December 3rd – A grainy, long-distance shot across Moor Street Station in a rain shower. I noticed this cautionary warning in the bike shed between platforms 2 and 3. Some careless cyclist – perhaps in a hurry – has locked their bike up by the front wheel. A thief has come along, and just opened the quick release, left the wheel locked to the stand, and made of with the rest of the bike. They may even have nicked a front wheel from an adjacent bike to replace it. Bastards.

If you’re locking your bike up, use 2 or more locks with the ‘Solid Secure’ rating. Use different technologies – one chain and one D lock, for example. Thieves rarely come tooled up to deal with both. Always lock through the frame, and a solid object if possible. 

Bike thieves a the lowest of the low. Don’t make it easy for them.

November 30th – When you have to be home for something important., that’s when fate trips you up. I was dashing home. I left work at 3:50pm, and the trains I would have caught from Tyseley or Acocks Green were all cancelled due to London Midland’s ongoing staff crisis. Catching a train at Spring Road, I managed to get to New Street in time to catch the Walsall train. When that turned up ten minutes late, it was only two carriages. With other service cancellations, there was no way I’d get on, and the crush I witnessed on the platform was nasty and dangerous. I opted to try for a Lichfield bound service, but they were all similarly stricken or curtailed. After 30 minutes of faff at New Street, I got a train to Four Oaks, and cycled home from there. After a freezing, tired ride, I arrived home at 6:40pm – nearly three hours after I left work.

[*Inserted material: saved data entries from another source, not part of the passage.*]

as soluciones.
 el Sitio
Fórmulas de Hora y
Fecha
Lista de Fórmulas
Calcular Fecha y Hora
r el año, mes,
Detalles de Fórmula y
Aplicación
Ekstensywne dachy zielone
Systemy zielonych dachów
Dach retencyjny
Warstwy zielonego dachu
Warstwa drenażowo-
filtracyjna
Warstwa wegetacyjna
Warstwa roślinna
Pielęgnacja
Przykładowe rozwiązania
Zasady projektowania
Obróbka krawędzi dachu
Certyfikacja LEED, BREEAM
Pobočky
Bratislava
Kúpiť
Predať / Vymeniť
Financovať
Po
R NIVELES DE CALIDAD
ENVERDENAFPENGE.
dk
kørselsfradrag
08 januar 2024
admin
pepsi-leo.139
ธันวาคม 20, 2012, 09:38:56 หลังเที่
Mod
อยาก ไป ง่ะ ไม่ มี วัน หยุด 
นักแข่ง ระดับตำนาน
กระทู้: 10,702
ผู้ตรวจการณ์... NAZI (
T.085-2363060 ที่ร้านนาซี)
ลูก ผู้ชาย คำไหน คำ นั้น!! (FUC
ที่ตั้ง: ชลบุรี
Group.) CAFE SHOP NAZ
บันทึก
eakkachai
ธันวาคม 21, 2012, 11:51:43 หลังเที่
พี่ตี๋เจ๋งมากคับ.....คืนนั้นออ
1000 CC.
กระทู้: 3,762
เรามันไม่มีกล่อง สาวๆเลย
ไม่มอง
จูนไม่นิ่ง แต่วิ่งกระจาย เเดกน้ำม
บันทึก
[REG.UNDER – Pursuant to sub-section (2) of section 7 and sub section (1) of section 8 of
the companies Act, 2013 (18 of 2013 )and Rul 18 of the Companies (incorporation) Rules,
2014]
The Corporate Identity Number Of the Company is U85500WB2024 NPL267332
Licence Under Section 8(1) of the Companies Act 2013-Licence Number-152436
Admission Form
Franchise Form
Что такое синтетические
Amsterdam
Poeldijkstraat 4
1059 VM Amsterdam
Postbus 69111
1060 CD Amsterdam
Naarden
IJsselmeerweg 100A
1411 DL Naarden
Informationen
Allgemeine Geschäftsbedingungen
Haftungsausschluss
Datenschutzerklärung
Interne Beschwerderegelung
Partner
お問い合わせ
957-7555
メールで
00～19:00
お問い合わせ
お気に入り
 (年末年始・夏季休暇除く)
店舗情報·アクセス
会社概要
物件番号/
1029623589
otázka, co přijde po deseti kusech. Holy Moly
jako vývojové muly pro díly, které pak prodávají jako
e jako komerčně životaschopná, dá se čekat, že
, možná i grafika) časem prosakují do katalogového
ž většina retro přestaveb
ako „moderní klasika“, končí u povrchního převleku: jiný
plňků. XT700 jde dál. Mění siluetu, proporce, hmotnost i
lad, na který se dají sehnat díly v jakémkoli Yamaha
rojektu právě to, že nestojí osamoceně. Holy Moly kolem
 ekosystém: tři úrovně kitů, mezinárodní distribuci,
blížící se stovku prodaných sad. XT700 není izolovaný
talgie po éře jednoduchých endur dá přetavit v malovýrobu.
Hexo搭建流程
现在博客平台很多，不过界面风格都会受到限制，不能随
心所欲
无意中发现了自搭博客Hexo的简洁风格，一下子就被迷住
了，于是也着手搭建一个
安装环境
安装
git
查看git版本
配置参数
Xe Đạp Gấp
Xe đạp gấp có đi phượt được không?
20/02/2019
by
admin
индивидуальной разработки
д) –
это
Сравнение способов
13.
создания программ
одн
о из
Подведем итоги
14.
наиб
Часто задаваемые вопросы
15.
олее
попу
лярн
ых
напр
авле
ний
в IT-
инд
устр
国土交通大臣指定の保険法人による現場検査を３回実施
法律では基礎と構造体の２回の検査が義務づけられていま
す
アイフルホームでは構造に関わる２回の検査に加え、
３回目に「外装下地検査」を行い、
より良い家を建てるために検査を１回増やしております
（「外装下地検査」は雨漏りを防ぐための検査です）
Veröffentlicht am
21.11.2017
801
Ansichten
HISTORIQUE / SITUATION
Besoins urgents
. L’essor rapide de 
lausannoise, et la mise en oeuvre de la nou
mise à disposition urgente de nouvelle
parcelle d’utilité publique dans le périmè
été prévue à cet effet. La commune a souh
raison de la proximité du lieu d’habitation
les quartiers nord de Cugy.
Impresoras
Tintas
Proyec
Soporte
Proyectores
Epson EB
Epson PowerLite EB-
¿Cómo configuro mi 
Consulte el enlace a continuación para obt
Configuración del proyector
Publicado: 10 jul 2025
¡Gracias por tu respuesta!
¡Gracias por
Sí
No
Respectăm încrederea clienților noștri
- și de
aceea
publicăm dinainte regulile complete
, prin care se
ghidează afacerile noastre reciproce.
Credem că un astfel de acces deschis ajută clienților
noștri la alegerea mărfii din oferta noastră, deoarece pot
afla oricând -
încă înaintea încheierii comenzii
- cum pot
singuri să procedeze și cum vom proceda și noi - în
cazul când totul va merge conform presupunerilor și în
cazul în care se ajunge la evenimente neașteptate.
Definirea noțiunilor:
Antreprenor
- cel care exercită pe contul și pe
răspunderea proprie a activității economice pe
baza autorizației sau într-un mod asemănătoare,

The local train service operated by London Midland is crippled by bad man-management and operational difficulties. I could have cycled the distance in a third of the time, and wished I had. I’m seriously considering dumping the trains for Birmingham journeys. The farce that is the cancellation of services due to staff losses and mismanagement is harming the reputation of the service, and resulting in huge crowds of frustrated passengers at New Street. Quite how bad this will get with the Christmas crowds is causing me a great deal of concern. Awful.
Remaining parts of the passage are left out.